BOSS: The Largest Known Structure in the Universe

March 14, 2016 | Joanne Kennell

The Veil Nebula
Photo credit: pixabay.com

It is one billion light-years across!

Space is enormous and it is often hard to grasp just how big it is.  Try to picture this: a distant complex of galaxy superclusters — possibly one of the largest structures found so far — is one billion light years across, or 6,000,000,000,000,000,000,000 miles!

Individual galaxies, like our Milky Way, are bound together by gravity into clusters, and these clusters group into what are called superclusters.  Superclusters can sometimes link together into long lines of galaxies called walls.

For example, the Sloan Great Wall, discovered in 2003, is located in a nearby universe, and the Milky Way was recently found to be part of a supercluster system called Laniakea.  However, both these systems are dwarfed compared to this newly discovered Great Wall named BOSS.

SEE ALSO: Monstrous Galaxy Cluster Cannibalizes Itself to Create New Stars

The BOSS Great Wall has ten times the volume of Sloan and is almost 70 percent larger in diameter.  It is made up of four superclusters containing 830 galaxies, and is located about 5 billion light-years away from Earth.  The Laniakea supercluster is less than half the size of BOSS.

While scientists were working for the Baryon Oscillation Spectroscopic Survey (BOSS), which is an international galaxy mapping project and how the wall got it’s name, they spotted what is being described as the largest structure in the universe — at least in the part of the universe they have mapped so far.

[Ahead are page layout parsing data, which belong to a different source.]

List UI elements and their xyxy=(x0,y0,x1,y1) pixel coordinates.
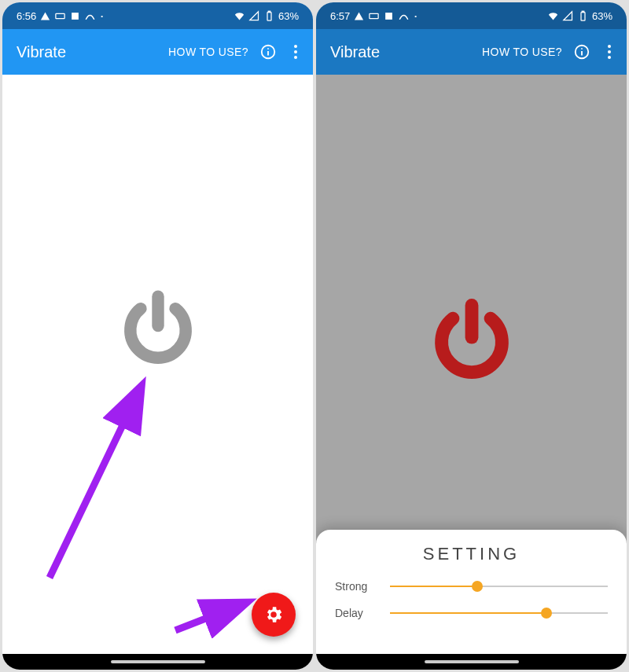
svg-line-8 xyxy=(175,604,244,630)
android-nav-bar xyxy=(2,654,313,670)
how-to-use-button[interactable]: HOW TO USE? xyxy=(482,46,562,58)
slider-label: Delay xyxy=(335,607,390,619)
svg-rect-12 xyxy=(582,11,584,12)
status-icon-airtel xyxy=(398,10,410,22)
svg-rect-2 xyxy=(267,12,271,20)
more-icon[interactable] xyxy=(601,44,617,60)
status-icon-a xyxy=(39,10,51,22)
wifi-icon xyxy=(234,10,245,22)
slider-label: Strong xyxy=(335,580,390,593)
status-bar: 6:56 • 63% xyxy=(2,2,313,29)
annotation-arrow-fab xyxy=(171,583,258,638)
status-icon-paytm xyxy=(54,10,66,22)
svg-rect-1 xyxy=(72,13,79,20)
status-time: 6:56 xyxy=(17,10,36,22)
status-icon-square xyxy=(383,10,395,22)
svg-rect-10 xyxy=(385,13,392,20)
svg-line-7 xyxy=(50,389,140,578)
status-icon-paytm xyxy=(368,10,380,22)
svg-rect-3 xyxy=(268,11,270,12)
power-icon xyxy=(115,286,201,373)
status-icon-airtel xyxy=(84,10,96,22)
more-icon[interactable] xyxy=(288,44,303,60)
how-to-use-button[interactable]: HOW TO USE? xyxy=(168,46,248,58)
status-dot: • xyxy=(101,13,103,20)
status-dot: • xyxy=(414,13,417,20)
status-bar: 6:57 • 63% xyxy=(316,2,627,29)
power-button[interactable] xyxy=(425,294,519,388)
gear-icon xyxy=(263,604,284,625)
main-content: SETTING Strong Delay xyxy=(316,75,627,654)
svg-rect-0 xyxy=(56,13,64,18)
app-title: Vibrate xyxy=(330,43,482,61)
status-icon-square xyxy=(69,10,81,22)
settings-sheet: SETTING Strong Delay xyxy=(316,530,627,654)
battery-percent: 63% xyxy=(592,10,612,22)
app-title: Vibrate xyxy=(17,43,168,61)
power-icon xyxy=(425,294,519,388)
nav-pill[interactable] xyxy=(425,660,519,663)
svg-rect-11 xyxy=(581,12,585,20)
phone-frame-right: 6:57 • 63% Vibrate HOW TO USE? SETTING xyxy=(316,2,627,670)
phone-frame-left: 6:56 • 63% Vibrate HOW TO USE? xyxy=(2,2,313,670)
main-content xyxy=(2,75,313,654)
info-icon[interactable] xyxy=(573,43,590,61)
settings-fab[interactable] xyxy=(252,593,296,637)
svg-point-6 xyxy=(267,48,269,50)
sheet-title: SETTING xyxy=(335,544,608,564)
battery-icon xyxy=(263,10,275,22)
slider-row-strong: Strong xyxy=(335,578,608,594)
annotation-arrow-power xyxy=(34,373,160,593)
nav-pill[interactable] xyxy=(111,660,205,663)
app-bar: Vibrate HOW TO USE? xyxy=(316,29,627,75)
svg-rect-9 xyxy=(370,13,378,18)
battery-icon xyxy=(577,10,589,22)
strong-slider[interactable] xyxy=(390,578,608,594)
signal-icon xyxy=(562,10,574,22)
slider-row-delay: Delay xyxy=(335,605,608,621)
wifi-icon xyxy=(547,10,559,22)
svg-point-15 xyxy=(581,48,583,50)
delay-slider[interactable] xyxy=(390,605,608,621)
info-icon[interactable] xyxy=(259,43,277,61)
android-nav-bar xyxy=(316,654,627,670)
power-button[interactable] xyxy=(115,286,201,373)
signal-icon xyxy=(248,10,260,22)
battery-percent: 63% xyxy=(278,10,299,22)
status-time: 6:57 xyxy=(330,10,350,22)
app-bar: Vibrate HOW TO USE? xyxy=(2,29,313,75)
status-icon-a xyxy=(353,10,365,22)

“It was so much bigger than anything else in this volume,” Heidi Lietzen of the Canary Islands Institute of Astrophysics, a lead author on the study, told the New Scientist.

Since BOSS is so enormous, it is easy to understand why some scientists are questioning whether these walls can really be considered one giant object.

“I don’t entirely understand why they are connecting all of these features together to call them a single structure,” said Allison Coil of the University of California in San Diego to New Scientist.  “There are clearly kinks and bends in this structure that don’t exist, for example, in the Sloan Great Wall.”

According to Brent Tully of the University of Hawaii, who discovered the Laniakea cluster, what makes a single structure depends on your definition.  

“A denser region of galaxies is traditional and indeed the new wall contains five times as many galaxies as an average patch of sky,” he told New Scientist.  “But tracking whether the galaxies are moving together — impossible, given how far away they are — might give a different answer.”

However, it is not about the size of the wall the matters, noted Smithsonian magazine.  Superclusters and galactic walls, like BOSS and Sloan, are helping astronomers map the universe.  Given only a small portion of the universe has been mapped, there are likely objects bigger than BOSS just waiting for their time to shine!